By the middle of November, J&K will have block development councils in place and with this the second tier of Panchayat Raj system will be functional. Notifications have already been issued for the elections which will be over by the first week. It will offer the first peephole into the overall political landscape of the state as the parties will no more remain apolitical at this level. At various places in north Kashmir and part of south Kashmir where most Panchs and Sarpanches have resigned, it may not offer any result at all. Though these Panchs have made their resignations public, the government has been insisting that they have not accepted these resignations because they were announced in distress.
This will eventually leave the district development board that sits at the pyramid of the system for the next exercise. It is this tier of the system that has apparently divided the coalition and other political parties in the unionist camp. As the subsequent developments over the controversy have shown, it was more of an effort to play to the galleries.
No law, especially if it falls in the state list, or any amendment to the constitution of India, cannot be directly implemented in J&K because it has its own constitution. Though most of the functionality of the autonomous systems in place have been diluted or devoured completely, extension of any central law has to follow an alternative course – copy it, go to the state legislature, manage its passage and it is a reality.
Those championing the cause of 73rd and 74th amendment know it all but having an integrationist agenda, they had to plead it the way they did. They had to address their constituencies in Delhi and in the state.
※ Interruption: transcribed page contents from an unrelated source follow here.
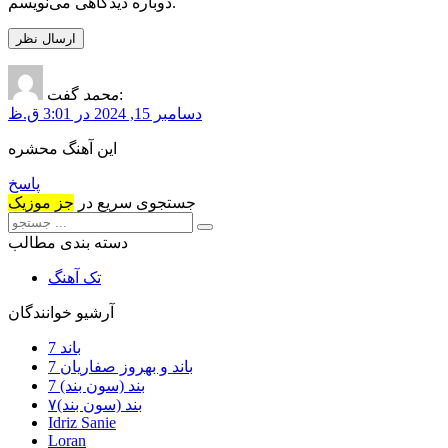
دوباره دیدگاهی می‌نویسم.
گفت:
محمد
دسامبر 15, 2024 در 3:01 ق.ظ
این آهنگ محشره
پاسخ
جستجوی سریع در
جز موزیک
دسته بندی مطالب
تک آهنگ
آرشیو خوانندگان
7 باند
7 باند و بهروز صفاریان
7 بند (سون بند)
۷بند (سون بند)
Idriz Sanie
Loran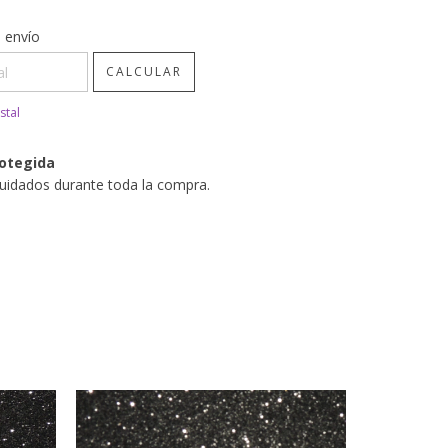
CP:
CAMBIAR CP
 envío
CALCULAR
stal
otegida
uidados durante toda la compra.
Once that was over, they eventually are in agreement with the regional parties, the NC and the PDP, that the spirit of those amendments need to be incorporated in the state Panchayat law, which, in certain cases, envisages better and improved systems, but lacks legitimacy at the apex of the pyramid – the district development board.
J&K wants to retain the set up it has at the district level. It would nominate the minister that will preside over the district development board. The elected panch that the district will elect, the government says, will be a co-chairman. Though this will help the state government to manage a fine balance between the two systems – the assembly and the Panchayat, this will defeat the spirit of the PRS. The better option is to have a clear demarcation between law and policy making (assembly) and the grassroot level development. Initially, there will be hiccups and teething problems – the lawmakers are unwilling to share power and authority with PRS. But in the long run, it will create its own space and function.